— HOW TO COMPLETE THIS TASK —
Each record below needs to be reproduced precisely, though not its pictures.

Start of DATA FOR REVIEW

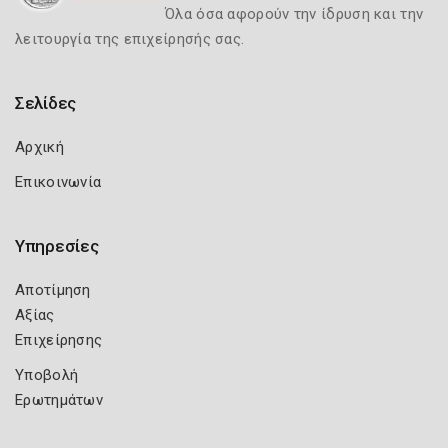
Όλα όσα αφορούν την ίδρυση και την
λειτουργία της επιχείρησής σας.
Σελίδες
Αρχική
Επικοινωνία
Υπηρεσίες
Αποτίμηση
Αξίας
Επιχείρησης
Υποβολή
Ερωτημάτων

End of DATA FOR REVIEW

— ANSWER BELOW —
Όλα όσα αφορούν την ίδρυση και την
λειτουργία της επιχείρησής σας.
Σελίδες
Αρχική
Επικοινωνία
Υπηρεσίες
Αποτίμηση
Αξίας
Επιχείρησης
Υποβολή
Ερωτημάτων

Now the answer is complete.